If the atom is in the state R, by assumption it is not taking up the entire volume V but only the right-hand region of volume $V/2$. Therefore, the action of the piston is not a compression of the system’s physical uncertainty from $V$ to $V/2$; rather, $\mathsf{\Delta }V=0$ in this case. That is, the system is simply being pushed from one region of volume $V/2$ to a different region of volume $V/2$. Thus, while the specific physical interaction differs between the two memory states, still the relevant thermodynamic work $∆W=p\mathsf{\Delta }V=0$, even if there is a finite force F exerted against the atom in the case of state R. The latter serves merely to translate the position of the atom, while its associated phase space volume remains unchanged. While there will be some dissipation associated with this process relating to an amount of work to displace the system, $\mathsf{\Delta }E=F\mathsf{\Delta }x,$ it does not amount to a non-negligible value for $p\mathsf{\Delta }V$ and therefore does not uphold Landauer’s principle (computational/epistemic form).

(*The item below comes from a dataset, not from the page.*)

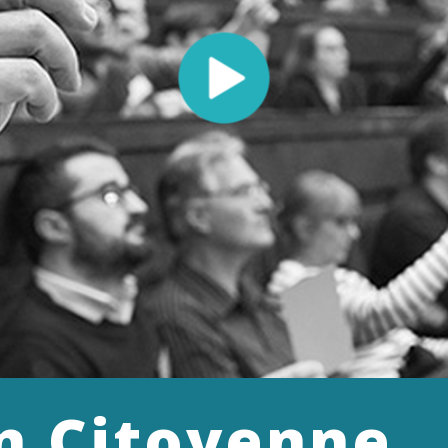
n Citoyenne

Thus, it is not at all true that “only if we do not know which side of the compartment the atom is in do we expend free energy,” despite Feynman’s having fallen into this trap as well Feynman (1996, pp. 142–144) [13]. He succumbs to this fallacy because he defines entropy solely in terms of epistemic probability, which leads to the endemic but erroneous conflation of “ignorance about a system’s state” with physical phase space volume. His statement overlooks the fact that free energy F is defined not by any observer’s state of knowledge but by quantities of heat transferred and work performed by (or on) the system, and it is clear from the above analysis that zero work p $∆$V is actually performed when the atom is in a definite memory state.

The conclusion is that one cannot equate ‘erasure’ of epistemic information in a reset operation to reduction of thermodynamic entropy, even if the reset is constrained to be the same operation applied regardless of the memory’s initial state. This is simply not physically valid in view of the analysis above.

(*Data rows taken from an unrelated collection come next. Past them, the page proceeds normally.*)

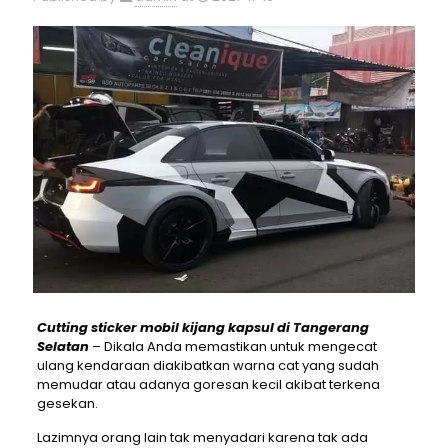
Cutting sticker mobil kijang kapsul di Tangerang
Selatan
– Dikala Anda memastikan untuk mengecat
ulang kendaraan diakibatkan warna cat yang sudah
memudar atau adanya goresan kecil akibat terkena
gesekan.
Lazimnya orang lain tak menyadari karena tak ada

4. Erasure of Ontological Uncertainty Involves an Entropy Cost

Nevertheless, the present work supports the relation of I to S under appropriate physical conditions. In teasing out the relation of I to S, we must clearly distinguish between epistemic uncertainty (in which a system is in a determinate but unknown outcome-state) and ontological uncertainty (in which a system cannot be said to possess a property corresponding to an outcome state). Let us denote the former, epistemic form of I by I_E and the latter, ontological form of I by I_O. I_E, as Norton notes, needs to be distinguished from S: the fact that we do or do not happen to know which state a classical memory device is in does not affect its accessible phase space volume, and simply decreasing our ignorance cannot be equated to phase space compression on the part of the system itself. (This is why erasure of a classically modeled memory device does not correspond to a true phase space compression, as Norton notes (2013, 3.6) [3]: “Erasure reduces logical space but not physical phase space.” See also Norton (2005) [4]) This point is emphasized in the analysis of the previous section.

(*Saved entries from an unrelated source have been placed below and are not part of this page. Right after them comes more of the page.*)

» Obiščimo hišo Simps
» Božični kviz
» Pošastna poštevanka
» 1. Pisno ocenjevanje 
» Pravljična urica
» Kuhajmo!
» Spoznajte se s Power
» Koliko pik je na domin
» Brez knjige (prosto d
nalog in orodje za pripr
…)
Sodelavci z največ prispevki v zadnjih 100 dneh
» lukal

In contrast, I_O is relevant to thermodynamic entropy due to the complementary relationship between incompatible observables in quantum systems and the fact that quantum states do not correspond to any determinate eigenvalue independently of measurement. (Even under an assumption of hidden variables λ, I_O applies to a quantum system in state $|\psi ⟩$, since a putative property-possession λ does not define a state $|\psi ⟩$.) The concept of joint information applicable to the quantum case was studied by Hirschman (1957) and Leipnik (1959) [15,16], who built on the pioneering work of Weyl (1928) [17]. These studies yielded a quantitative expression for the joint information for Fourier-transform pairs such as position and momentum. Specifically, we have the relation:

$$-{\int }_{-\mathrm{\infty }}^{\mathrm{\infty }}{\left|\psi \left(x\right)\right|}^2\ln {\left|\psi \left(x\right)\right|}^{2}dx-{\int }_{-\mathrm{\infty }}^{\mathrm{\infty }}{\left|\phi \left(p\right)\right|}^2\ln {\left|\phi \left(p\right)\right|}^{2}dp\ge \ln \left(\frac{he}{2}\right)$$

(2)

where the left-hand side is the joint information denoted L in Leipnik’s presentation.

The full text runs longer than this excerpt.